| Assignment |
In the entries below, find the line with "Partnerschaftliche" and print exactly every line from there up to and including the line with "taller en Tocina y descubre por qué", with no other lines.
╭─ Data extracts
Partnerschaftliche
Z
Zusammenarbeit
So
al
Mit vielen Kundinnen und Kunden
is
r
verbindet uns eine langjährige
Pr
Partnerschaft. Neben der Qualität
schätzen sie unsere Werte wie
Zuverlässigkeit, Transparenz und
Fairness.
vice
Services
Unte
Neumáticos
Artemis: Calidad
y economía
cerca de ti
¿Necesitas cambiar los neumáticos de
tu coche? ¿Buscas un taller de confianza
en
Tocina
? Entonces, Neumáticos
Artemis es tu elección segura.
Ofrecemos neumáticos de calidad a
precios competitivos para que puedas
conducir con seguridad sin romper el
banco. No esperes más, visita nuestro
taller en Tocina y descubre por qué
╰─
╭─ Data extracts
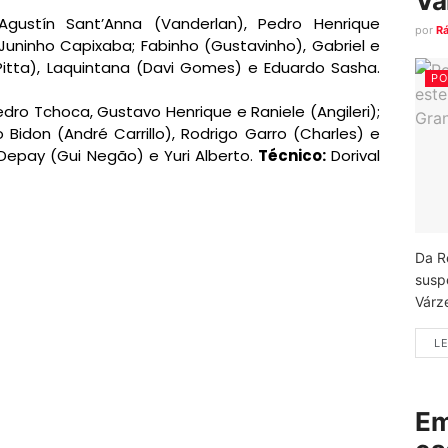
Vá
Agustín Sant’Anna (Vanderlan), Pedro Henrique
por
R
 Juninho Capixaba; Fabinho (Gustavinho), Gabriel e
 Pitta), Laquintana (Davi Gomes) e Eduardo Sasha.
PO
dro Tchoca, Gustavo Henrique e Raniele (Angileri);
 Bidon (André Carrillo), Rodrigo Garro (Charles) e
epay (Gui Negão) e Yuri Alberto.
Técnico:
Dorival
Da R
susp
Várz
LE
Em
╰─
╭─ Data extracts
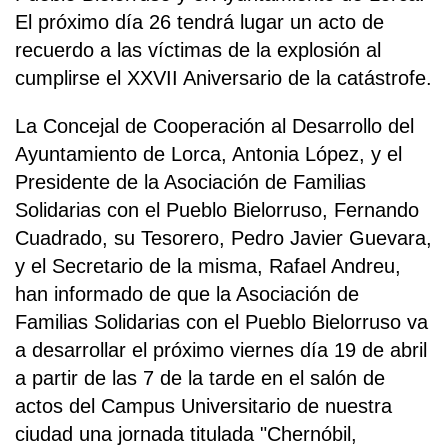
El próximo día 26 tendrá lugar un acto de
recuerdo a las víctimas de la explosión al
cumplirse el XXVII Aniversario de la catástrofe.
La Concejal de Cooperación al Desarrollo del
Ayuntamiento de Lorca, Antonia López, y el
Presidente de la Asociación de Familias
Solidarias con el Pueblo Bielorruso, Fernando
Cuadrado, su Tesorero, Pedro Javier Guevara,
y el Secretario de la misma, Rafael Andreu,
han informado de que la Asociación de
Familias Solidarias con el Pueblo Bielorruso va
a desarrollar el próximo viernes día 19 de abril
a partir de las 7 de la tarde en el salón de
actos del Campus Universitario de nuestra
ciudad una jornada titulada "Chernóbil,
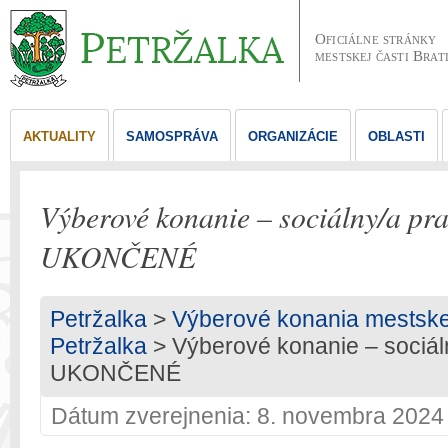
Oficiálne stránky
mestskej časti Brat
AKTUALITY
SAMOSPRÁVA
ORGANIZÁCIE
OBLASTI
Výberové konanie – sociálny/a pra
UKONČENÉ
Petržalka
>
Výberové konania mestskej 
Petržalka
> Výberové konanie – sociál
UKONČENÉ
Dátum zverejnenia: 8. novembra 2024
╰─
| Task result |
Partnerschaftliche
Z
Zusammenarbeit
So
al
Mit vielen Kundinnen und Kunden
is
r
verbindet uns eine langjährige
Pr
Partnerschaft. Neben der Qualität
schätzen sie unsere Werte wie
Zuverlässigkeit, Transparenz und
Fairness.
vice
Services
Unte
Neumáticos
Artemis: Calidad
y economía
cerca de ti
¿Necesitas cambiar los neumáticos de
tu coche? ¿Buscas un taller de confianza
en
Tocina
? Entonces, Neumáticos
Artemis es tu elección segura.
Ofrecemos neumáticos de calidad a
precios competitivos para que puedas
conducir con seguridad sin romper el
banco. No esperes más, visita nuestro
taller en Tocina y descubre por qué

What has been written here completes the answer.